The district court in Gissantaner held a comprehensive Daubert hearing on the issue of STRmix’s admissibility, and ultimately excluded the STRmix evidence. The district court focused on the Michigan State Police Lab’s failure to appropriately internally validate the software for the level of sample complexity involved in Mr. Gissantaner’s case. This amicus addresses the Daubert factors of testing and peer review.
Here is the summary of argument from the brief (citations omitted):
Amici focus on two Daubert factors—(1) testing and (2) peer review and publication—to explain what is required under Daubert and why the standard was not met here. Establishing a technique’s validity through testing is at the very heart of the scientific method; consequently, “testing” is paramount among the enumerated admissibility factors.
“Testing” has two dimensions: tests that establish a method’s foundational validity, and tests that demonstrate a particular laboratory is validly applying the method in particular circumstances. STRmix, commercial software used to interpret DNA profiles, may be a foundationally valid method when applied to samples of adequate quantity and quality. But when stretched beyond its capacity, or when applied by a lab that failed to properly establish its limits, STRmix is unreliable.

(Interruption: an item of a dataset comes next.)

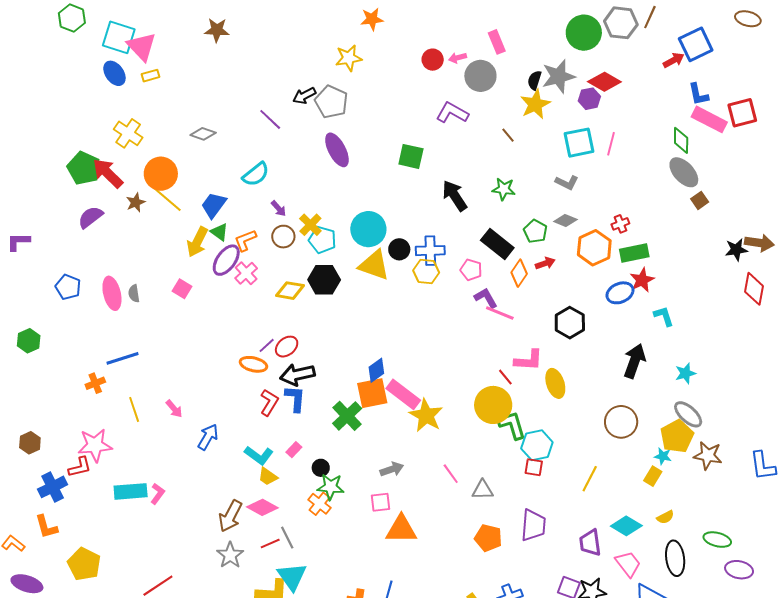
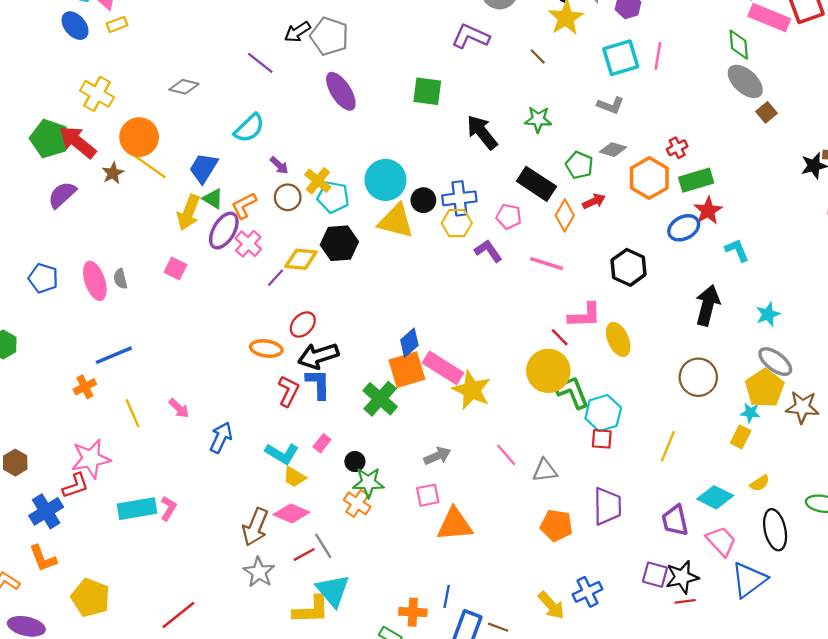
purple L-shape: (486, 298) -> (488, 251), moved
purple line: (267, 345) -> (276, 278), moved

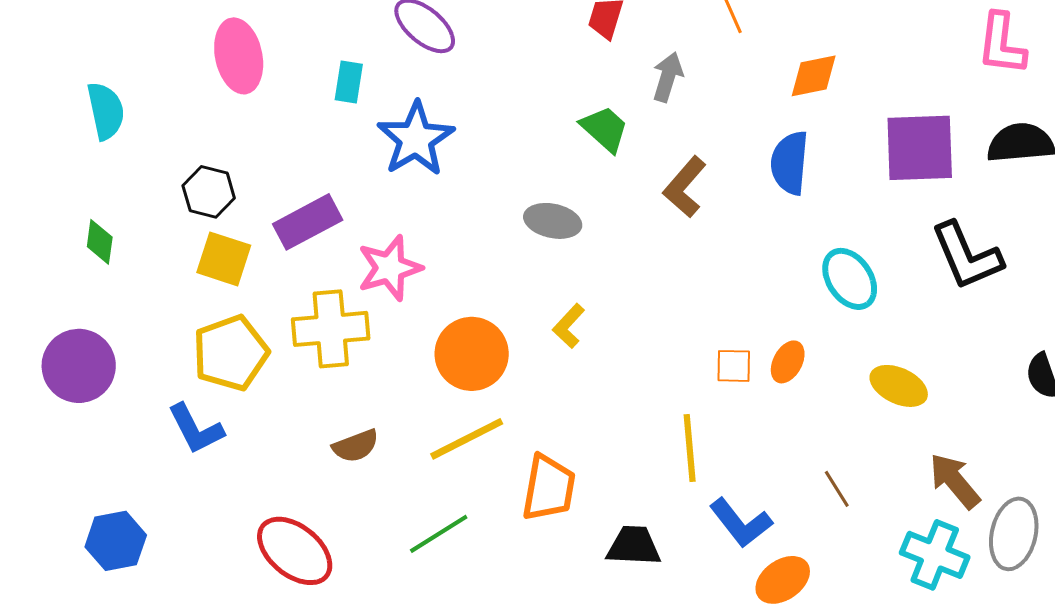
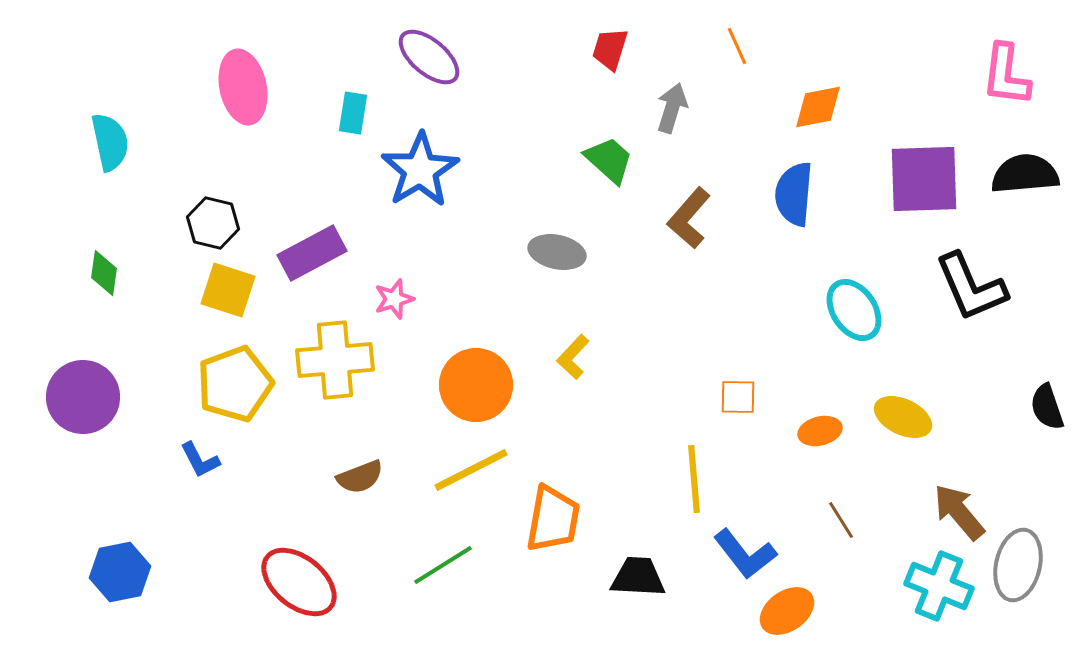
pink star: (390, 268) -> (394, 299), size x0.6
orange ellipse: (788, 362) -> (820, 431), moved, turned 48
blue L-shape: (196, 429) -> (200, 460), size x0.7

That is what the district court correctly found happened here, and this Court should not find an abuse of discretion.
STRmix was inadequately validated for use by the Michigan State Police laboratory (“MSP”). Its use here is particularly troubling because STRmix was applied to the most complex type of crime scene sample, subject to the greatest risk of faulty interpretation: namely, a sample with three or four contributors, in which the focus is on a contributor who (1) donated as little as seven percent of the total DNA and (2) accounts for as few as eight or nine cells (49 picograms) of the mixture. MSP failed to show that its instrumentation and procedures yield reliable results for similarly marginal samples, and thus the court properly excluded the results.
MSP cannot fall back on “peer review and publishing” to shore up its internal validation testing. Peer review is not a talismanic item to check off a list: it is a proxy for whether a technique has been subjected to sufficient scrutiny to reveal and correct flaws. The prong is not satisfied merely if peer-reviewed publications exist; rather, they must demonstrate that the method withstands unbiased, rigorous scientific scrutiny. Id. at 2105. Yet, the body of literature does not meaningfully support a finding that MSP’s particular application of STRmix here was reliable.